*Directions for this task*. Please give the entries below again exactly, omitting every picture.

---

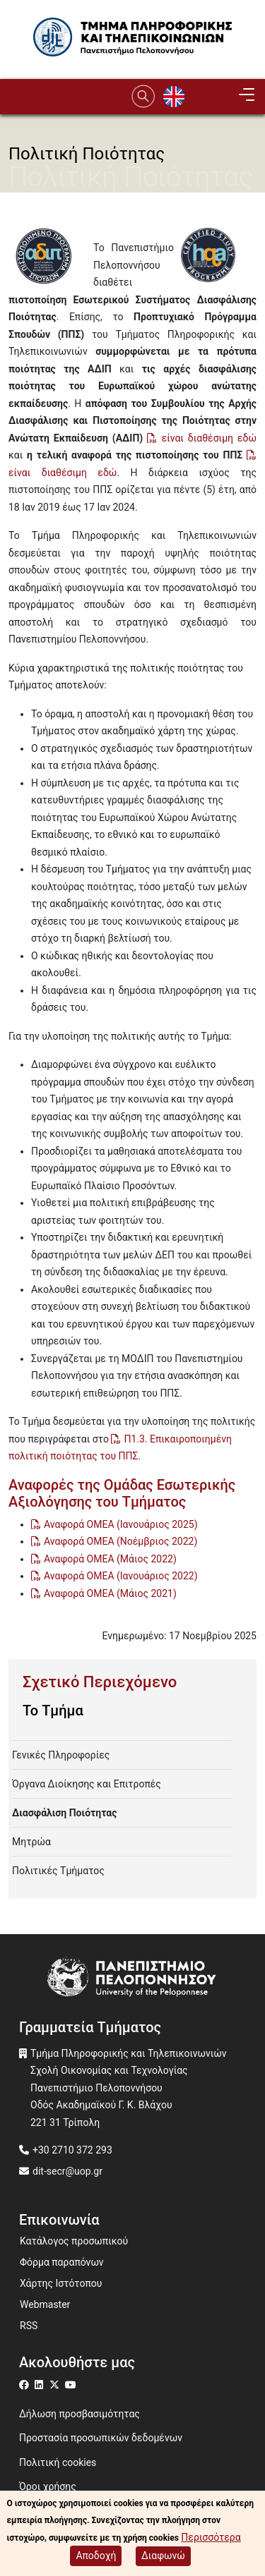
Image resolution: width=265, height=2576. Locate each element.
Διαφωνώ (163, 2559)
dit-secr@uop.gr (67, 2171)
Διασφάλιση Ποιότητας (64, 1812)
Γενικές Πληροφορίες (61, 1755)
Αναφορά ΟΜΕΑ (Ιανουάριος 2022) (121, 1575)
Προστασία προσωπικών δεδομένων (100, 2437)
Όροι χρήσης (47, 2486)
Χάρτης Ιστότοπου (61, 2283)
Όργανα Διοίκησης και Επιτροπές (86, 1784)
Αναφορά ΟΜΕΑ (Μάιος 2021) (110, 1593)
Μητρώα (31, 1841)
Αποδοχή (96, 2559)
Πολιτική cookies (57, 2462)
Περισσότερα (210, 2540)
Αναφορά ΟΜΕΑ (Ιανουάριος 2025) (121, 1524)
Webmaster (45, 2304)
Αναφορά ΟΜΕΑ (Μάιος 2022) (110, 1559)
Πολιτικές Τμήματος (58, 1870)
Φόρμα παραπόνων (62, 2262)
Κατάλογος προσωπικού (74, 2241)
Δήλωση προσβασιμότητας (79, 2413)
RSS (28, 2325)
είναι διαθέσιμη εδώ (209, 438)
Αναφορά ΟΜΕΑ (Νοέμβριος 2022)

---

*Completed task*.
Image resolution: width=265, height=2576. Locate each element.
Διαφωνώ (163, 2559)
dit-secr@uop.gr (67, 2171)
Διασφάλιση Ποιότητας (64, 1812)
Γενικές Πληροφορίες (61, 1755)
Αναφορά ΟΜΕΑ (Ιανουάριος 2022) (121, 1575)
Προστασία προσωπικών δεδομένων (100, 2437)
Όροι χρήσης (47, 2486)
Χάρτης Ιστότοπου (61, 2283)
Όργανα Διοίκησης και Επιτροπές (86, 1784)
Αναφορά ΟΜΕΑ (Μάιος 2021) (110, 1593)
Μητρώα (31, 1841)
Αποδοχή (96, 2559)
Πολιτική cookies (57, 2462)
Περισσότερα (210, 2540)
Αναφορά ΟΜΕΑ (Ιανουάριος 2025) (121, 1524)
Webmaster (45, 2304)
Αναφορά ΟΜΕΑ (Μάιος 2022) (110, 1559)
Πολιτικές Τμήματος (58, 1870)
Φόρμα παραπόνων (62, 2262)
Κατάλογος προσωπικού (74, 2241)
Δήλωση προσβασιμότητας (79, 2413)
RSS (28, 2325)
είναι διαθέσιμη εδώ (209, 438)
Αναφορά ΟΜΕΑ (Νοέμβριος 2022)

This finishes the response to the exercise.